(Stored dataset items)
=== Section Start ===
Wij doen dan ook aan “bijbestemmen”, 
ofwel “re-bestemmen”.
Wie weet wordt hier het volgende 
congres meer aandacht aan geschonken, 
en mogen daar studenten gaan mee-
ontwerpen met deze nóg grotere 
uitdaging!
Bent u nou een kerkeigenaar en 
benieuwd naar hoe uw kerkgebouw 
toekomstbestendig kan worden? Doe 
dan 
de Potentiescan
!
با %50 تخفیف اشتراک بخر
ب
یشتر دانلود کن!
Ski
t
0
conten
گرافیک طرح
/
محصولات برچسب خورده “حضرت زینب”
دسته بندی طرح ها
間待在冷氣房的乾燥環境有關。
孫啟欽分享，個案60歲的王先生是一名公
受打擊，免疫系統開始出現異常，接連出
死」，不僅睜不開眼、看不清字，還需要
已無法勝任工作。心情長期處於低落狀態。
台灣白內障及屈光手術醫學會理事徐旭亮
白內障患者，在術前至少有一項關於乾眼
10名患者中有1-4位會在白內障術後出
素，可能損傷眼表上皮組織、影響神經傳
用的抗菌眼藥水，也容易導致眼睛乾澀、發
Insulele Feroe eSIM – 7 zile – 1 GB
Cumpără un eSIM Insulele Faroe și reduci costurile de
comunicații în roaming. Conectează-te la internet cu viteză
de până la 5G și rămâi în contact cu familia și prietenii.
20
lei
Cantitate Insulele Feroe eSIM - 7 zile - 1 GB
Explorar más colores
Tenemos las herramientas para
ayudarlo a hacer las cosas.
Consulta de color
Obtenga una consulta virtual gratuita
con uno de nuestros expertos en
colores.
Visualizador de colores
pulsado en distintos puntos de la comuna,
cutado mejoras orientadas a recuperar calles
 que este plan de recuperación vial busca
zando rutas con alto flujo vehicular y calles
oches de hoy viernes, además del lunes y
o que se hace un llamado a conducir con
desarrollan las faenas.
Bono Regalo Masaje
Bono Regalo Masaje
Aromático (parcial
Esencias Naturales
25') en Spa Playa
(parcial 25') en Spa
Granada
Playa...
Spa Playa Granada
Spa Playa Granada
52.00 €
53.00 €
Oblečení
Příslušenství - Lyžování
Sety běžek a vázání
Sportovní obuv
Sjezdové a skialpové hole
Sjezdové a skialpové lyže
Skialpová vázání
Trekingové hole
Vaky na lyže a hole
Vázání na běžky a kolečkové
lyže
=== Section End ===
Work request:
Line count for "Feroe": count the lines of the records above that contain it and give only the number.

Result for this exercise:
2